Are updates directly from Evernote secure on Mac?

[EdH 1,670]

With all of the hoopla recently on the train wreck of updates from OEMs for Windows PCs I thought I'd look at my Mac. While updates from Apple and the Mac app store are secure, apps that update themselves outside of the Mac store may not be secure. It seems one of the more popular distribution engines, called "Sparkle" may have the same gaping flaws that the Windows updates from OEMs (dell, lenovo, etc) have, which is manifests are text, not digitally signed, and not transmitted over HTTPS via SSL or TLS. Ars Technica has more info.

It appears Evernote uses Sparkle based on this article and this article, the latter of which lists probably close to 100 popular apps.

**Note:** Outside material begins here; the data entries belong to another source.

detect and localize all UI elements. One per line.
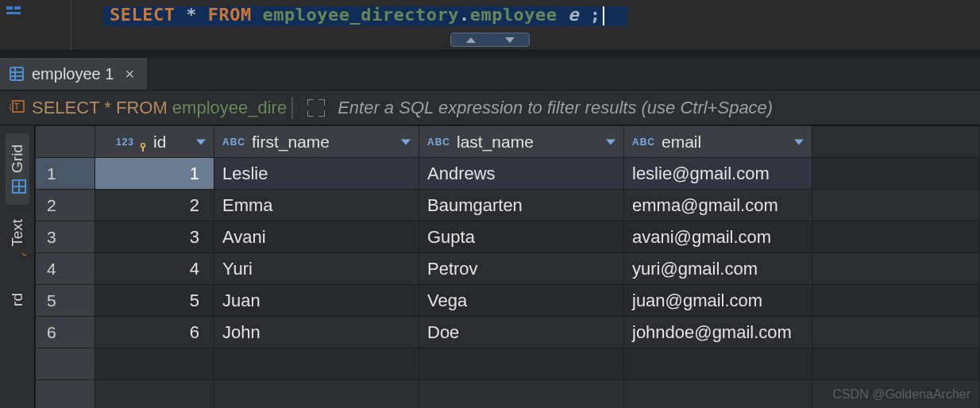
cell-id[interactable]: 5	[95, 285, 214, 317]
table-row[interactable]: 66JohnDoejohndoe@gmail.com	[36, 317, 980, 348]
table-row[interactable]: 22EmmaBaumgartenemma@gmail.com	[36, 190, 980, 221]
tab-employee-1[interactable]: employee 1 ×	[0, 58, 148, 90]
cell	[624, 380, 812, 409]
presentation-handle[interactable]	[450, 33, 530, 47]
cell-last-name[interactable]: Gupta	[419, 221, 624, 253]
row-number	[36, 348, 95, 380]
svg-text:⟨: ⟨	[8, 103, 12, 111]
cell-last-name[interactable]: Petrov	[419, 253, 624, 285]
svg-rect-1	[14, 6, 21, 10]
cell-last-name[interactable]: Vega	[419, 285, 624, 317]
cell-last-name[interactable]: Andrews	[419, 158, 624, 190]
result-grid[interactable]: 123 id ABCfirst_name ABClast_name	[35, 125, 980, 408]
cell-pad	[812, 317, 980, 348]
side-tab-text[interactable]: oT Text	[6, 208, 29, 279]
close-icon[interactable]: ×	[125, 65, 134, 83]
type-badge-text: ABC	[222, 137, 245, 148]
table-row[interactable]: 44YuriPetrovyuri@gmail.com	[36, 253, 980, 285]
svg-text:oT: oT	[19, 253, 26, 256]
cell-id[interactable]: 2	[95, 190, 214, 221]
token-select: SELECT	[110, 5, 175, 25]
svg-rect-3	[10, 67, 23, 80]
cell-pad	[812, 348, 980, 380]
grid-icon	[10, 179, 25, 194]
row-number	[36, 380, 95, 409]
cell-first-name[interactable]: Juan	[214, 285, 419, 317]
row-number[interactable]: 4	[36, 253, 95, 285]
cell-email[interactable]: juan@gmail.com	[624, 285, 812, 317]
token-table: employee	[470, 5, 558, 25]
cell-first-name[interactable]: John	[214, 317, 419, 348]
column-label: email	[662, 133, 701, 152]
column-label: last_name	[457, 133, 534, 152]
text-icon: oT	[10, 253, 25, 268]
cell-email[interactable]: yuri@gmail.com	[624, 253, 812, 285]
column-header-email[interactable]: ABCemail	[624, 126, 812, 158]
cell	[419, 380, 624, 409]
filter-bar: ⟨ T SELECT * FROM employee_dire Enter a …	[0, 90, 980, 125]
row-number[interactable]: 5	[36, 285, 95, 317]
sort-icon[interactable]	[401, 139, 411, 144]
cell-email[interactable]: johndoe@gmail.com	[624, 317, 812, 348]
sql-crumb-prefix: SELECT * FROM	[32, 98, 172, 117]
sql-breadcrumb[interactable]: SELECT * FROM employee_dire	[32, 98, 287, 118]
row-number[interactable]: 1	[36, 158, 95, 190]
editor-line[interactable]: SELECT * FROM employee_directory.employe…	[71, 0, 980, 33]
cell	[624, 348, 812, 380]
row-number[interactable]: 6	[36, 317, 95, 348]
token-from: FROM	[208, 5, 252, 25]
result-tabs: employee 1 ×	[0, 59, 980, 90]
table-row[interactable]: 11LeslieAndrewsleslie@gmail.com	[36, 158, 980, 190]
cell-id[interactable]: 3	[95, 221, 214, 253]
cell-id[interactable]: 6	[95, 317, 214, 348]
cell-id	[95, 348, 214, 380]
token-schema: employee_directory	[262, 5, 458, 25]
table-row-empty	[36, 380, 980, 409]
caret	[603, 6, 604, 25]
cell	[214, 348, 419, 380]
maximize-icon[interactable]	[307, 99, 325, 117]
cell-email[interactable]: leslie@gmail.com	[624, 158, 812, 190]
sort-icon[interactable]	[606, 139, 615, 144]
sort-icon[interactable]	[196, 139, 206, 144]
column-header-id[interactable]: 123 id	[95, 126, 214, 158]
cell-email[interactable]: avani@gmail.com	[624, 221, 812, 253]
table-row[interactable]: 55JuanVegajuan@gmail.com	[36, 285, 980, 317]
cell-first-name[interactable]: Leslie	[214, 158, 419, 190]
sql-editor[interactable]: SELECT * FROM employee_directory.employe…	[0, 0, 980, 51]
token-alias: e	[568, 5, 579, 25]
column-header-last-name[interactable]: ABClast_name	[419, 126, 624, 158]
row-number[interactable]: 3	[36, 221, 95, 253]
side-tab-grid[interactable]: Grid	[6, 133, 29, 205]
chevron-down-icon	[505, 37, 515, 43]
sort-icon[interactable]	[794, 139, 804, 144]
side-tab-rd-label: rd	[9, 293, 26, 306]
table-icon	[10, 67, 24, 81]
key-icon	[139, 137, 147, 147]
row-number[interactable]: 2	[36, 190, 95, 221]
editor-gutter	[0, 0, 71, 50]
column-header-first-name[interactable]: ABCfirst_name	[214, 126, 419, 158]
cell-first-name[interactable]: Emma	[214, 190, 419, 221]
token-dot: .	[459, 5, 470, 25]
svg-rect-0	[6, 6, 13, 10]
svg-rect-2	[6, 12, 21, 14]
cell-id[interactable]: 4	[95, 253, 214, 285]
sql-crumb-table: employee_dire	[172, 98, 287, 117]
cell-email[interactable]: emma@gmail.com	[624, 190, 812, 221]
column-label: id	[153, 133, 166, 152]
cell-pad	[812, 221, 980, 253]
cell-first-name[interactable]: Avani	[214, 221, 419, 253]
side-tab-rd[interactable]: rd	[6, 282, 29, 318]
cell-id[interactable]: 1	[95, 158, 214, 190]
sql-fragment-icon[interactable]: ⟨ T	[6, 99, 27, 117]
corner-cell[interactable]	[36, 126, 95, 158]
run-marker-icon	[6, 5, 22, 16]
filter-input[interactable]: Enter a SQL expression to filter results…	[338, 98, 773, 118]
table-row[interactable]: 33AvaniGuptaavani@gmail.com	[36, 221, 980, 253]
svg-point-14	[141, 143, 145, 147]
cell-last-name[interactable]: Doe	[419, 317, 624, 348]
cell-first-name[interactable]: Yuri	[214, 253, 419, 285]
cell-last-name[interactable]: Baumgarten	[419, 190, 624, 221]
cell-pad	[812, 253, 980, 285]
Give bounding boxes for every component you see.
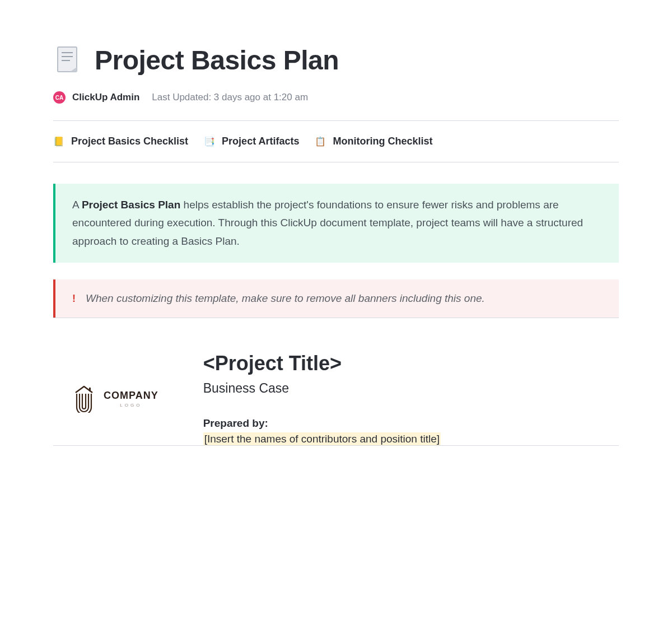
meta-row: CA ClickUp Admin Last Updated: 3 days ag… [53, 91, 619, 104]
artifacts-icon: 📑 [204, 136, 215, 147]
svg-rect-4 [89, 388, 91, 391]
divider [53, 318, 619, 318]
prepared-by-placeholder[interactable]: [Insert the names of contributors and po… [203, 432, 441, 445]
author-name[interactable]: ClickUp Admin [72, 92, 139, 103]
company-logo: COMPANY LOGO [70, 385, 158, 413]
tabs-row: 📒 Project Basics Checklist 📑 Project Art… [53, 121, 619, 162]
logo-text: COMPANY [104, 390, 158, 402]
logo-subtext: LOGO [120, 403, 142, 408]
exclamation-icon: ! [72, 290, 76, 307]
logo-mark-icon [70, 385, 98, 413]
prepared-by-label: Prepared by: [203, 417, 602, 430]
cover-info: <Project Title> Business Case Prepared b… [203, 352, 602, 445]
tab-label: Project Basics Checklist [71, 136, 188, 147]
document-subtitle: Business Case [203, 381, 602, 396]
banner-text-bold: Project Basics Plan [82, 199, 180, 211]
divider [53, 445, 619, 446]
document-icon [53, 46, 82, 75]
tab-project-artifacts[interactable]: 📑 Project Artifacts [204, 136, 299, 147]
banner-text-prefix: A [72, 199, 82, 211]
project-title-placeholder[interactable]: <Project Title> [203, 352, 602, 375]
notebook-icon: 📒 [53, 136, 64, 147]
tab-monitoring-checklist[interactable]: 📋 Monitoring Checklist [315, 136, 432, 147]
warning-text: When customizing this template, make sur… [86, 290, 485, 307]
svg-rect-0 [58, 47, 77, 72]
info-banner: A Project Basics Plan helps establish th… [53, 184, 619, 263]
author-avatar[interactable]: CA [53, 91, 66, 104]
divider [53, 162, 619, 162]
page-title: Project Basics Plan [95, 45, 339, 76]
cover-block: COMPANY LOGO <Project Title> Business Ca… [53, 352, 619, 445]
title-row: Project Basics Plan [53, 45, 619, 76]
tab-label: Monitoring Checklist [333, 136, 432, 147]
last-updated: Last Updated: 3 days ago at 1:20 am [152, 92, 308, 103]
warning-banner: ! When customizing this template, make s… [53, 279, 619, 318]
checklist-icon: 📋 [315, 136, 326, 147]
tab-project-basics-checklist[interactable]: 📒 Project Basics Checklist [53, 136, 188, 147]
tab-label: Project Artifacts [222, 136, 299, 147]
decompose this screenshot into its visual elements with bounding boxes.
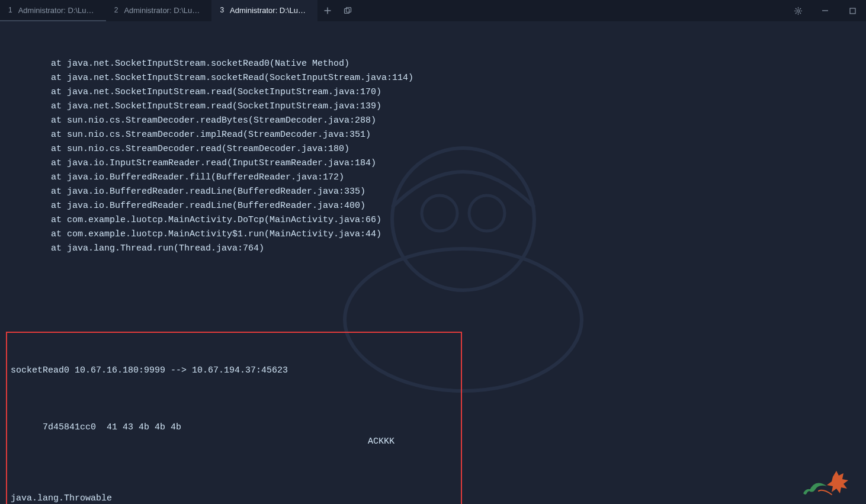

Just because an app uses Sparkle doesn't mean its updates are insecure, it depends on how the vendor has it configure.

Can we get a response from Evernote?

The safe thing is to update via the app store, but that precludes being on betas, and the app store is always slower to release new versions, so that isn't ideal.

[Rich Tener 86]

Hi @EdH, I lead the Evernote security team and am happy to respond.

Evernote does use Sparkle in our Mac app. We were not vulnerable to the Sparkle security issues because we use HTTPS for both the software download and loading WebView content.

Even though we weren't vulnerable in older versions, we updated to Sparkle version 1.13.1 in version 6.6 of our Evernote Mac client.

[EdH 1,670]

21 minutes ago, Rich Tener said:

Hi @EdH, I lead the Evernote security team and am happy to respond.

Evernote does use Sparkle in our Mac app. We were not vulnerable to the Sparkle security issues because we use HTTPS for both the software download and loading WebView content.

Even though we weren't vulnerable in older versions, we updated to Sparkle version 1.13.1 in version 6.6 of our Evernote Mac client.

Thanks Rich. I figured as focused on security as Evernote seems to be, this was the case, but didn't want to make that assumption without asking. Thanks for the confirmation!